Haughton is very interesting because it is a 20-kilometer-diameter impact crater, which is exactly the same scale as Shackleton Crater, the south pole of the Moon. It is completely non-vegetated. During the summer it has extremely strong UV, and it has continuous sunlight, so it’s really good for a number of reasons as a lunar analog. For us it was very useful to test there because during the past 10 years, there’s been a project called the Haughton Mars Project – the PI on that project is Pascal Lee and Chris McKay here at Ames – and they had established a small camp up there and every summer they do a series of experiments. Those experiments range from how you would actually set up and run a greenhouse to things that involve people walking around in suits to understand the physiological impacts of, say, doing a 10-kilometer walk back from an EVA, to our robot testing.

So for us it’s good because there was some infrastructure that was up there that we could take advantage of. It’s good from the standpoint that it’s a really nice lunar analog in terms of an impact structure of the same scale as Shackleton which, of course, is one of the primary targets for NASA as we go back to the Moon.
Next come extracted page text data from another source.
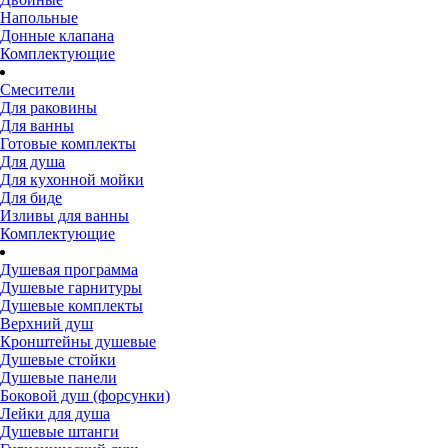
Напольные
Донные клапана
Комплектующие
Смесители
Для раковины
Для ванны
Готовые комплекты
Для душа
Для кухонной мойки
Для биде
Изливы для ванны
Комплектующие
Душевая программа
Душевые гарнитуры
Душевые комплекты
Верхний душ
Кронштейны душевые
Душевые стойки
Душевые панели
Боковой душ (форсунки)
Лейки для душа
Душевые штанги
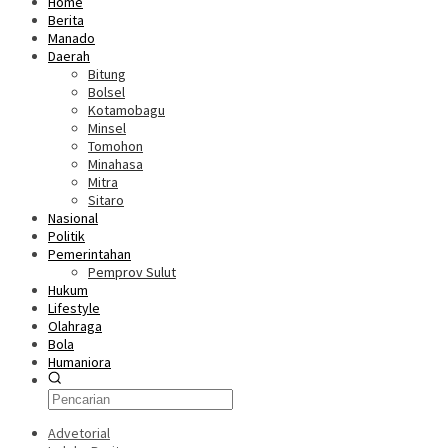
Home
Berita
Manado
Daerah
Bitung
Bolsel
Kotamobagu
Minsel
Tomohon
Minahasa
Mitra
Sitaro
Nasional
Politik
Pemerintahan
Pemprov Sulut
Hukum
Lifestyle
Olahraga
Bola
Humaniora
Advetorial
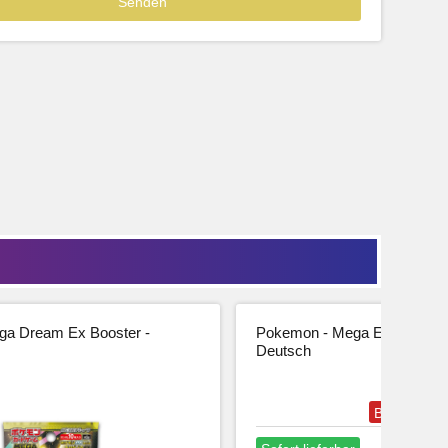
39,99
33,61 € Netto
tseite
Beschreibung
Zur Produktseite
a Dream Ex Booster -
Pokemon - Mega Entwicklung
Deutsch
Bestseller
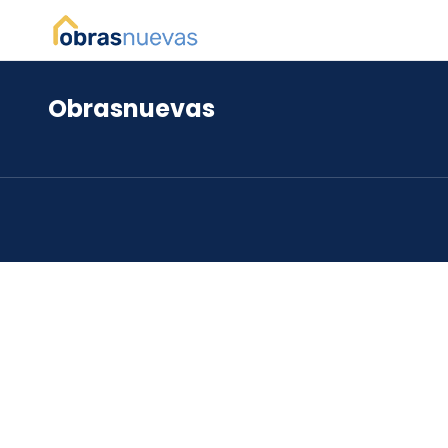
Obrasnuevas
*
*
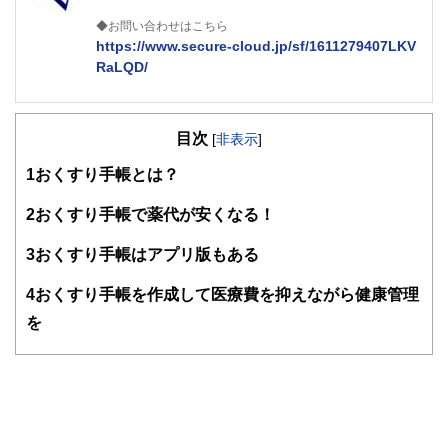
◆お問い合わせはこちら
https://www.secure-cloud.jp/sf/1611279407LKV
RaLQD/
２級ファイナンシャルプランナー
大学在学中から行政書士、２級FP技能士、宅建士の資格を
目次
活かして活動を始める。
[
非表示
]
現在では行政書士・ファイナンシャルプランナーとして活躍
1
おくすり手帳とは？
する傍ら、フリーライターとして精力的に活動中。広範な知
識をもとに市民法務から企業法務まで幅広く手掛ける。
2
おくすり手帳で薬代が安くなる！
3
おくすり手帳はアプリ版もある
4
おくすり手帳を作成して医療費を抑えながら健康管理
を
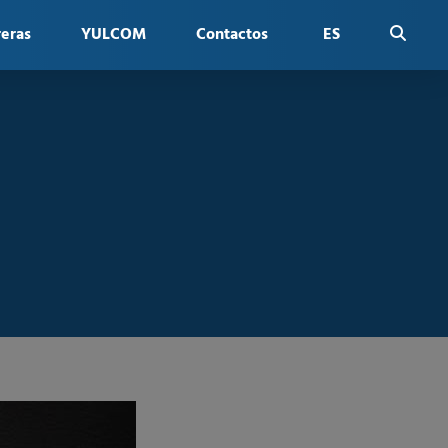
reras
YULCOM
Contactos
ES
FR
EN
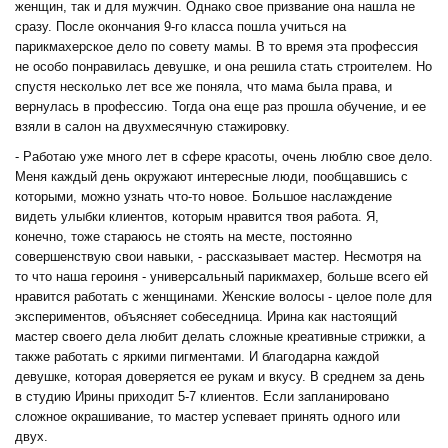
женщин, так и для мужчин. Однако свое призвание она нашла не
сразу. После окончания 9-го класса пошла учиться на
парикмахерское дело по совету мамы. В то время эта профессия
не особо понравилась девушке, и она решила стать строителем. Но
спустя несколько лет все же поняла, что мама была права, и
вернулась в профессию. Тогда она еще раз прошла обучение, и ее
взяли в салон на двухмесячную стажировку.
- Работаю уже много лет в сфере красоты, очень люблю свое дело.
Меня каждый день окружают интересные люди, пообщавшись с
которыми, можно узнать что-то новое. Большое наслаждение
видеть улыбки клиентов, которым нравится твоя работа. Я,
конечно, тоже стараюсь не стоять на месте, постоянно
совершенствую свои навыки, - рассказывает мастер. Несмотря на
то что наша героиня - универсальный парикмахер, больше всего ей
нравится работать с женщинами. Женские волосы - целое поле для
экспериментов, объясняет собеседница. Ирина как настоящий
мастер своего дела любит делать сложные креативные стрижки, а
также работать с яркими пигментами. И благодарна каждой
девушке, которая доверяется ее рукам и вкусу. В среднем за день
в студию Ирины приходит 5-7 клиентов. Если запланировано
сложное окрашивание, то мастер успевает принять одного или
двух.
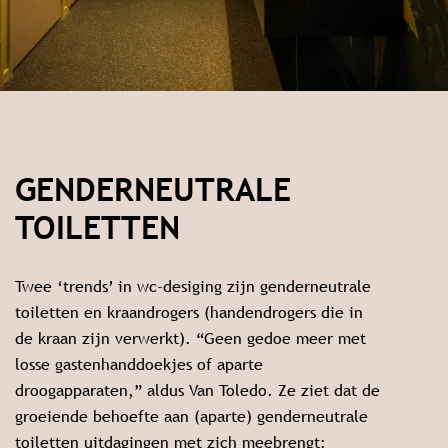
GENDERNEUTRALE
TOILETTEN
Twee ‘trends’ in wc-desiging zijn genderneutrale
toiletten en kraandrogers (handendrogers die in
de kraan zijn verwerkt). “Geen gedoe meer met
losse gastenhanddoekjes of aparte
droogapparaten,” aldus Van Toledo. Ze ziet dat de
groeiende behoefte aan (aparte) genderneutrale
toiletten uitdagingen met zich meebrengt:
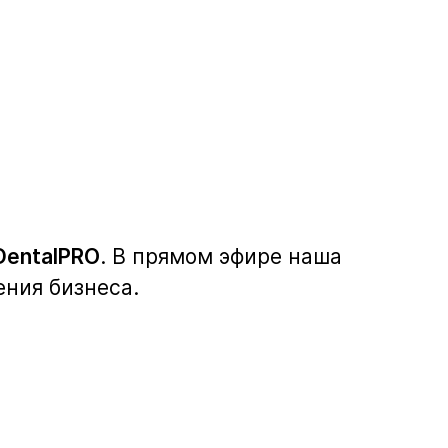
DentalPRO
. В прямом эфире наша
ения бизнеса.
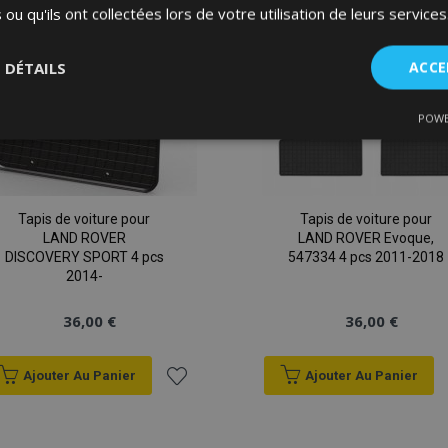
 ou qu'ils ont collectées lors de votre utilisation de leurs services
d'achats
S DÉTAILS
ACCE
POWE
nt
Performance
Ciblage
Fo
es
Tapis de voiture pour
Tapis de voiture pour
LAND ROVER
LAND ROVER Evoque,
DISCOVERY SPORT 4 pcs
547334 4 pcs 2011-2018
2014-
Strictement nécessaires
Performance
Ciblage
Fonctionnalité
36,00 €
36,00 €
ent nécessaires habilitent des fonctionnalités de base du site Web telles que la co
estion des comptes. Le site Web ne peut pas être utilisé correctement sans les cookie
Ajouter Au Panier
Ajouter Au Panier
Fournisseur
/
Expiration
Description
Domaine
Ajouter
d
1 jour
La valeur de ce cookie décl
Adobe Inc.
du stockage du cache local.
www.vtvauto.eu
NTB: What is meant by the term “Intelligent Robotics”? Don’t most robots have a certain amount of intelligence programmed into them?

Fong: To some extent they do, although robotics these days – and we’re taking a very general, broad view of the field of robotics – covers everything from a Roomba vacuum cleaner, to assembly-line stuff, to planetary robotics. We made the distinction that we’re interested in things that are intelligent because they’re self-sufficient - they can figure out where obstacles are in the world so they don’t run into things, and they know how to operate even when they’re disconnected and out of communications range. Those are the kinds of things that assembly-line robots don’t do. Those are the kinds of things a Roomba vacuum cleaner, which has a very limited view of the world until it bumps into something, does not do. So we use the term “intelligent robotics” to really focus on robots that are much more self-sufficient.

Again, I refer to the field test that we did this summer. Our robots operated for probably 200 total hours of operation. About 10 percent of that time they operated completely outside of communications range. We let them go because we knew that they would come back. They were smart enough to know where they were; they were smart enough to avoid obstacles while they were carrying out their survey work. So basically we let them go outside of our wireless communications range, let them finish their work, and then they would come back and we would talk to them once they came back.

NTB: One of the projects you’re currently working on, the Peer-to-Peer Human-Robot Interaction Project, is developing techniques to make it easier for humans to communicate with robots.

Fong: The Peer-to-Peer Human-Robot Interaction Project was a project that we actually finished almost two years ago. That project was a collaboration with NASA Johnson, the Naval Research Laboratory, the National Institute of Standards and Technology, Carnegie Mellon University, and MIT. It was a good group of people to work with on a topic that is fundamentally “how do you allow humans and robots to better communicate what they’re doing and to ask for help from each other?”

One of the things you see these days is that NASA, and actually most organizations that use robots, typically view those robots purely as a tool. That works great, except that it requires the human to always be aware of what the robot is doing, constantly monitoring, looking for problems, and trying to figure out when the robot is having a problem. That means the human can’t do anything else; the human is stuck taking care of the robot. What this project was looking at was, “how do you make robots and humans more equal from the sense of being partners as they’re working on a task?”